Some of the effects may take time to manifest themselves after exposure to the abuse has ended.[2]

14. The complainants’ accounts and the evidence relating to the case study children demonstrated harmful impacts on children:

  • CS-A12 was given cocaine and alcohol in such quantities over a short period that her “liver could not function properly and still doesn’t”.[3] She described being given so much cocaine that “I couldn’t function, I couldn’t speak”.[4]
  • CS-A317 had a breakdown and tried to take her own life following sexual exploitation;[5]
  • CS-A372 repeatedly self-harmed after being raped by a group of men and being placed back into care;[6]
  • CS-A371 was “physically assaulted by being slapped, punched and kicked by the men”.[7] For many years she suffered from nightmares, insomnia and eating problems.[8]
  • CS-A56 was recorded as “living a life of fear after being trafficked and sexually exploited;[9] and
  • CS-A114 became pregnant when aged 12 as a result of sexual exploitation by a 17-year-old male. The pregnancy was terminated, which she later disclosed was not her choice but a decision taken by her parents.[10]

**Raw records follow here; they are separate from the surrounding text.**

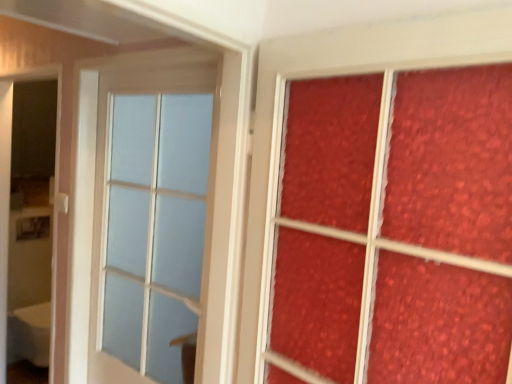 Measure the distance between matte glass window at center and camera.

The distance of matte glass window at center from camera is 4.80 feet.

I want to click on matte glass window at center, so click(154, 228).

The image size is (512, 384). What do you see at coordinates (62, 202) in the screenshot?
I see `white plastic door handle at upper left` at bounding box center [62, 202].

This screenshot has height=384, width=512. What do you see at coordinates (395, 230) in the screenshot?
I see `matte textured glass at right` at bounding box center [395, 230].

This screenshot has height=384, width=512. Find the location of `matte glass window at center`. matte glass window at center is located at coordinates (154, 228).

Considering the positions of objects matte glass window at center and white glossy screen door at left in the image provided, who is behind, matte glass window at center or white glossy screen door at left?

white glossy screen door at left is further away from the camera.

From a real-world perspective, is matte glass window at center located higher than white glossy screen door at left?

Yes, from a real-world perspective, matte glass window at center is over white glossy screen door at left

Looking at this image, is matte glass window at center not near white glossy screen door at left?

Actually, matte glass window at center and white glossy screen door at left are a little close together.

Considering the relative sizes of matte glass window at center and white glossy screen door at left in the image provided, is matte glass window at center thinner than white glossy screen door at left?

Yes, matte glass window at center is thinner than white glossy screen door at left.

Considering the sizes of matte textured glass at right and white glossy screen door at left in the image, is matte textured glass at right bigger or smaller than white glossy screen door at left?

Clearly, matte textured glass at right is smaller in size than white glossy screen door at left.

Is matte textured glass at right turned away from white glossy screen door at left?

No, matte textured glass at right is not facing away from white glossy screen door at left.

Are matte textured glass at right and white glossy screen door at left far apart?

Yes, matte textured glass at right and white glossy screen door at left are quite far apart.

Is matte textured glass at right surrounding white glossy screen door at left?

No, white glossy screen door at left is not surrounded by matte textured glass at right.

Is white plastic door handle at upper left thinner than white glossy screen door at left?

Yes, white plastic door handle at upper left is thinner than white glossy screen door at left.

Consider the image. Is white plastic door handle at upper left inside or outside of white glossy screen door at left?

white plastic door handle at upper left lies within the bounds of white glossy screen door at left.

Considering the positions of points (57, 203) and (0, 333), is point (57, 203) closer to camera compared to point (0, 333)?

That is True.

Is white plastic door handle at upper left touching white glossy screen door at left?

No, white plastic door handle at upper left is not making contact with white glossy screen door at left.

Based on the photo, which is more to the right, white glossy screen door at left or matte glass window at center?

From the viewer's perspective, matte glass window at center appears more on the right side.

Does point (5, 182) come farther from viewer compared to point (116, 129)?

Yes.

Is white glossy screen door at left outside of matte glass window at center?

white glossy screen door at left is positioned outside matte glass window at center.

From a real-world perspective, who is located lower, matte textured glass at right or matte glass window at center?

matte glass window at center is physically lower.

Is matte textured glass at right in front of or behind matte glass window at center in the image?

In the image, matte textured glass at right appears in front of matte glass window at center.

Looking at this image, is matte textured glass at right to the right of matte glass window at center from the viewer's perspective?

Yes, matte textured glass at right is to the right of matte glass window at center.

Which is in front, point (275, 313) or point (113, 296)?

The point (275, 313) is more forward.

From the image's perspective, is matte textured glass at right above white plastic door handle at upper left?

Incorrect, from the image's perspective, matte textured glass at right is lower than white plastic door handle at upper left.

Which point is more forward, [473,304] or [60,212]?

The point [473,304] is more forward.

Is matte textured glass at right in contact with white plastic door handle at upper left?

No, matte textured glass at right is not next to white plastic door handle at upper left.

Based on the photo, is matte textured glass at right not within white plastic door handle at upper left?

That's correct, matte textured glass at right is outside of white plastic door handle at upper left.

Are matte glass window at center and matte textured glass at right making contact?

No, matte glass window at center is not in contact with matte textured glass at right.

Is matte glass window at center looking in the opposite direction of matte textured glass at right?

No, matte glass window at center is not facing away from matte textured glass at right.

Does matte glass window at center have a greater height compared to matte textured glass at right?

Correct, matte glass window at center is much taller as matte textured glass at right.

Who is smaller, matte glass window at center or matte textured glass at right?

matte textured glass at right.

Image resolution: width=512 pixels, height=384 pixels. Find the location of `glass window above the white glossy screen door at left (from a real-world perspective)`. glass window above the white glossy screen door at left (from a real-world perspective) is located at coordinates (154, 228).

In the image, there is a matte textured glass at right. Where is `screen door below it (from a real-world perspective)`? The height and width of the screenshot is (384, 512). screen door below it (from a real-world perspective) is located at coordinates (11, 174).

Considering their positions, is matte glass window at center positioned further to matte textured glass at right than white plastic door handle at upper left?

Among the two, white plastic door handle at upper left is located further to matte textured glass at right.

Considering their positions, is white plastic door handle at upper left positioned closer to matte glass window at center than matte textured glass at right?

Among the two, white plastic door handle at upper left is located nearer to matte glass window at center.

Based on their spatial positions, is white plastic door handle at upper left or matte glass window at center closer to matte textured glass at right?

matte glass window at center is positioned closer to the anchor matte textured glass at right.

Which object lies nearer to the anchor point matte glass window at center, white plastic door handle at upper left or white glossy screen door at left?

Based on the image, white glossy screen door at left appears to be nearer to matte glass window at center.

Considering their positions, is matte textured glass at right positioned further to matte glass window at center than white glossy screen door at left?

matte textured glass at right is positioned further to the anchor matte glass window at center.

Which object lies nearer to the anchor point white plastic door handle at upper left, white glossy screen door at left or matte textured glass at right?

white glossy screen door at left is closer to white plastic door handle at upper left.

Which object lies further to the anchor point white plastic door handle at upper left, matte textured glass at right or matte glass window at center?

matte textured glass at right is positioned further to the anchor white plastic door handle at upper left.

When comparing their distances from white glossy screen door at left, does white plastic door handle at upper left or matte textured glass at right seem further?

matte textured glass at right is positioned further to the anchor white glossy screen door at left.

This screenshot has width=512, height=384. What are the coordinates of `door handle situated between white glossy screen door at left and matte glass window at center from left to right` in the screenshot? It's located at (62, 202).

The image size is (512, 384). In order to click on glass window between matte textured glass at right and white plastic door handle at upper left along the z-axis in this screenshot , I will do `click(154, 228)`.

This screenshot has height=384, width=512. In order to click on glass window between white glossy screen door at left and matte textured glass at right from left to right in this screenshot , I will do `click(154, 228)`.

Find the location of `door handle between white glossy screen door at left and matte textured glass at right from left to right`. door handle between white glossy screen door at left and matte textured glass at right from left to right is located at coordinates (62, 202). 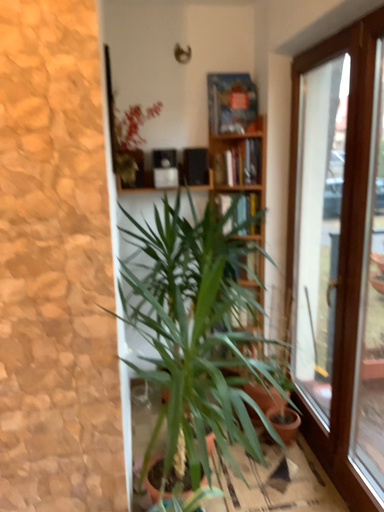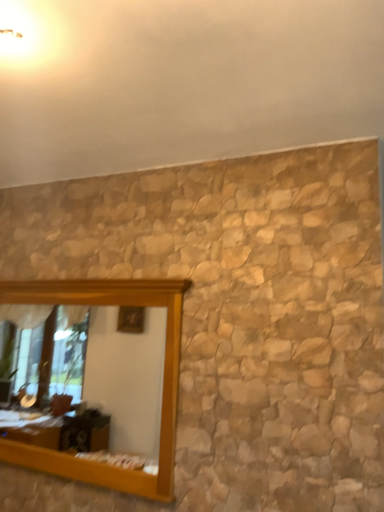 Question: How did the camera likely rotate when shooting the video?

Choices:
 (A) rotated downward
 (B) rotated upward

Answer: (B) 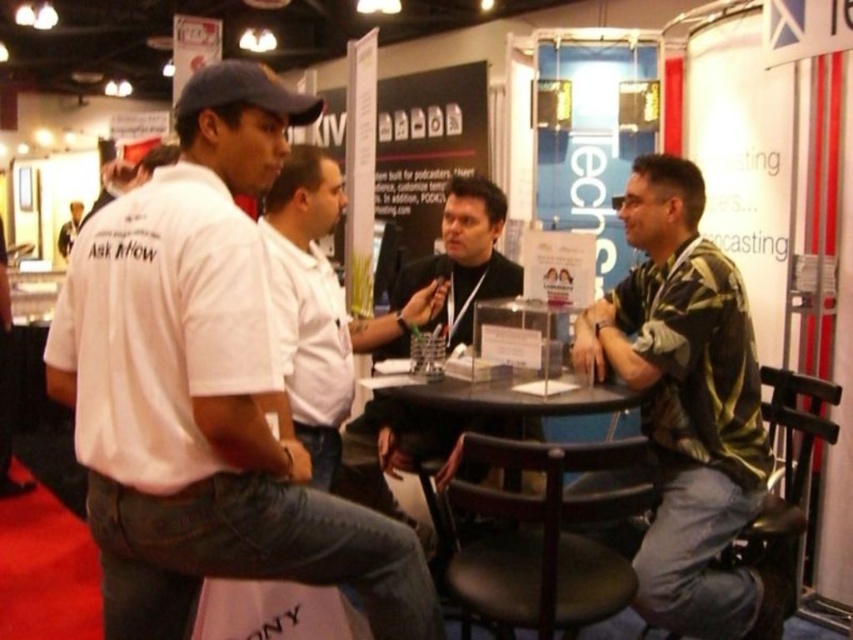 You are at the trade show booth and want to approach the person in the white shirt at left to ask a question. Which direction should you move relative to the black leather jacket at center?

Since the black leather jacket at center is closer to you than the white shirt at left, you should move away from the black leather jacket at center to reach the white shirt at left. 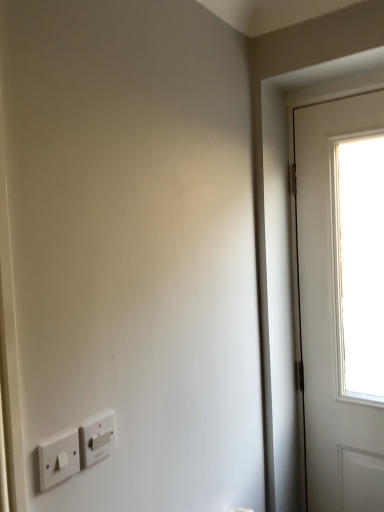 Question: Is point (51, 464) closer or farther from the camera than point (109, 445)?

Choices:
 (A) closer
 (B) farther

Answer: (A)

Question: Considering the positions of white plastic light switch at lower left, the second light switch viewed from the back, and white plastic light switch at lower left, which ranks as the first light switch in back-to-front order, in the image, is white plastic light switch at lower left, the second light switch viewed from the back, bigger or smaller than white plastic light switch at lower left, which ranks as the first light switch in back-to-front order,?

Choices:
 (A) big
 (B) small

Answer: (A)

Question: Looking at their shapes, would you say white plastic light switch at lower left, the second light switch viewed from the back, is wider or thinner than white plastic light switch at lower left, which is counted as the first light switch, starting from the right?

Choices:
 (A) wide
 (B) thin

Answer: (B)

Question: Is white plastic light switch at lower left, which ranks as the first light switch in back-to-front order, inside or outside of white plastic light switch at lower left, which ranks as the 1th light switch in left-to-right order?

Choices:
 (A) outside
 (B) inside

Answer: (A)

Question: In the image, is white plastic light switch at lower left, which ranks as the first light switch in back-to-front order, positioned in front of or behind white plastic light switch at lower left, the second light switch viewed from the back?

Choices:
 (A) behind
 (B) front

Answer: (A)

Question: From their relative heights in the image, would you say white plastic light switch at lower left, which ranks as the 2th light switch in left-to-right order, is taller or shorter than white plastic light switch at lower left, the second light switch viewed from the back?

Choices:
 (A) short
 (B) tall

Answer: (B)

Question: Looking at the image, does white plastic light switch at lower left, which ranks as the 2th light switch in left-to-right order, seem bigger or smaller compared to white plastic light switch at lower left, which is the 1th light switch in front-to-back order?

Choices:
 (A) big
 (B) small

Answer: (B) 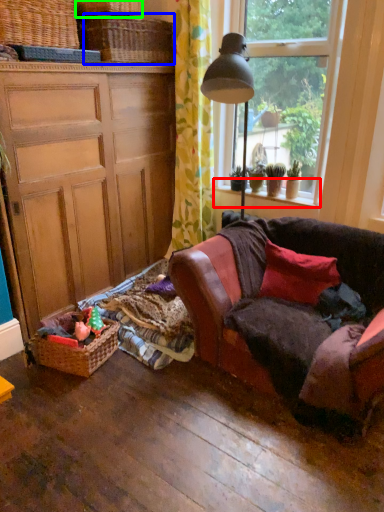 Question: Estimate the real-world distances between objects in this image. Which object is farther from window sill (highlighted by a red box), basket (highlighted by a blue box) or basket (highlighted by a green box)?

Choices:
 (A) basket
 (B) basket

Answer: (B) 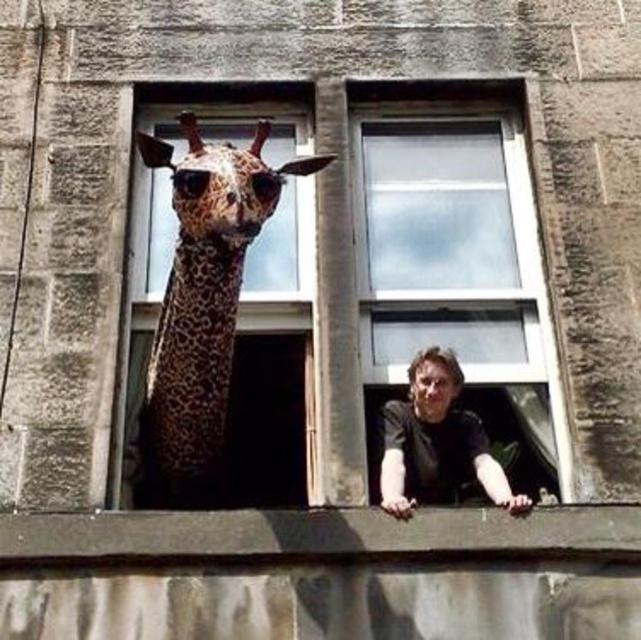 You are a delivery person with a box that is 3 meters long. You need to place the box between the spotted brown spotted giraffe at left and the dark brown leather jacket at center. Is there enough space to fit the box between them?

The distance between the spotted brown spotted giraffe at left and the dark brown leather jacket at center is 3.12 meters. Since the box is 3 meters long, there is enough space to fit the box between them.

You are a delivery person holding a package that is 1.6 meters long. You need to slide it through the gap between the clear glass window at center and the dark brown leather jacket at center. Can you fit the package through the gap?

The gap between the clear glass window at center and the dark brown leather jacket at center is 1.55 meters, which is shorter than the 1.6 meters package. Therefore, the package cannot fit through the gap.

You are standing in front of a building with two windows. You notice a clear glass window at center and a dark brown leather jacket at center. According to the scene, which object is positioned to the left?

The clear glass window at center is to the left of the dark brown leather jacket at center. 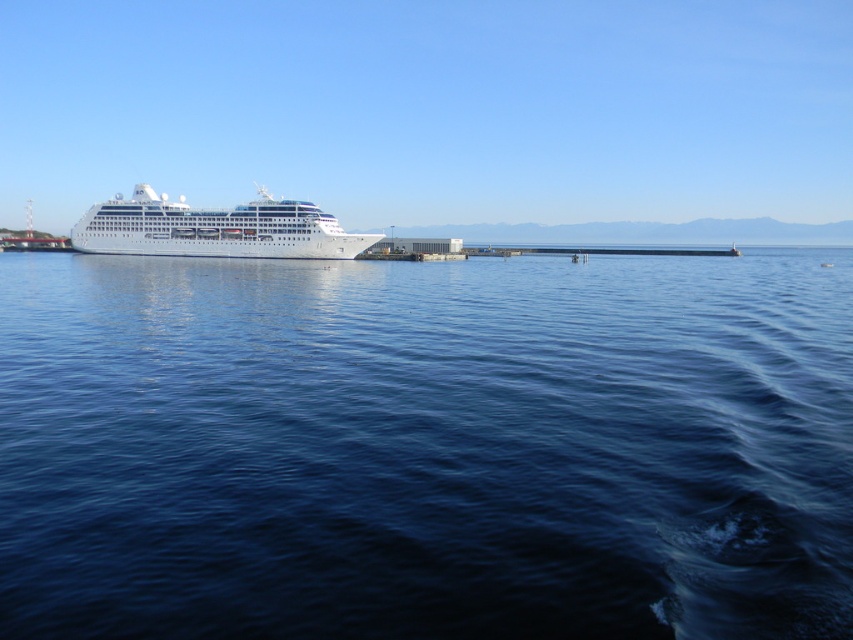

15. In November 2019, Parents Against Child Exploitation (Pace), a registered charity that supports parents in relation to child exploitation and campaigns to change policy and practice to support child victims, published a study of parents’ experiences of the children’s social care system when a child is sexually exploited.[11] It found that parents’ encounters with children’s social care led them to believe that these services were “ill-equipped” to deal with child sexual exploitation. Pace identified significant delays between parents reporting concerns and services responding (in one case up to two years). It reported that professionals often lacked understanding of child sexual exploitation, often minimising or dismissing the risks and harms faced by children. Interventions also tended to focus on either the exploited child or the parents, rather than the perpetrators. Parents frequently felt alone in managing the threats to their child.[12] Pace also noted that the child protection system is “largely based on younger children rather than teenaged children” and the assumption that “the neglect and abuse is within the family and not outside”. This may lead to opportunities for support being missed.[13]